Example 6 — corporation or partnership decides the form. USP A contributes the same appreciated equipment for an equity interest. If the recipient is FC B, a foreign corporation, A files Form 926 under §6038B(a)(1)(A). If instead the recipient is FP B, a foreign partnership, A reports on Form 8865, Schedule O under §6038B(a)(1)(B) — not Form 926. Identical property, identical statute, different subparagraph, different form; the only variable is whether the transferee is a corporation or a partnership.
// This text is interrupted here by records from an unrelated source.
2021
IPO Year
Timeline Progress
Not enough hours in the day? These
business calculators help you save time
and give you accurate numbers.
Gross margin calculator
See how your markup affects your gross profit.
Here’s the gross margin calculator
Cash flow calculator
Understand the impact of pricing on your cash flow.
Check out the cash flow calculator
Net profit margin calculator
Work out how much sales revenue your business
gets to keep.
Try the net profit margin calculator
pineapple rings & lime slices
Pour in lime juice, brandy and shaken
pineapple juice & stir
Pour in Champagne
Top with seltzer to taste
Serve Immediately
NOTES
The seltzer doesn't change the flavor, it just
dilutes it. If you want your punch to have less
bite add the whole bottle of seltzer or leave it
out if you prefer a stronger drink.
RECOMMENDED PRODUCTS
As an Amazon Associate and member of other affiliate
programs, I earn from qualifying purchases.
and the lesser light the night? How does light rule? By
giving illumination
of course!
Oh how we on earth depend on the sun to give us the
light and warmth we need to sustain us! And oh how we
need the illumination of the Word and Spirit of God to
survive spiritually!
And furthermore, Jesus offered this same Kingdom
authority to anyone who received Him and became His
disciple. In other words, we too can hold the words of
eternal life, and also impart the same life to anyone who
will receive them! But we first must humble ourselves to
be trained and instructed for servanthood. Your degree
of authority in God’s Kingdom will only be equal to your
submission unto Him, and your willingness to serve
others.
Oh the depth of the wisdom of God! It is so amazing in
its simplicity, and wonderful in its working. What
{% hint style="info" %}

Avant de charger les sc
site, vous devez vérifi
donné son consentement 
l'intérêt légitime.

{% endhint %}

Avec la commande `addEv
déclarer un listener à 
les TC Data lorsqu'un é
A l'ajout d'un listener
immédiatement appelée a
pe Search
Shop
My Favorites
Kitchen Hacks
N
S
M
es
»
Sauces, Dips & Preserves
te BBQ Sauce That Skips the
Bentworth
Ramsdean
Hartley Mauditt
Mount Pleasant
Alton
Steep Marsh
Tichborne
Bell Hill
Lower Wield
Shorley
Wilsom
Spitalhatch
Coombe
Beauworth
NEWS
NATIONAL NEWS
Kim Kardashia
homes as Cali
In plain terms the same contribution of property for foreign equity can be a Form 926 (to a corporation) or a Form 8865 (to a partnership); and when it is to a corporation and the client comes away owning 10% or more, it is usually a Form 926 and a Form 5471 for the one transaction. Sort out what the recipient is, and who ends up owning what, before deciding which forms are due. PILOT runs that determination across a whole structure — which of these forms each US person must file, and why.
What Form 926 is not
Form 926 reports — it does not compute your client's tax. The §367(a) toll charge, the §367(d) deemed royalty, any §91 branch-loss recapture, and the basis and earnings-and-profits consequences of the transfer are separate, downstream work that builds on the facts the form captures. The first question — and the one this guide answers — is simply whether a Form 926 obligation exists: for which US transferor, for which transfer, and whether an exception switches it off.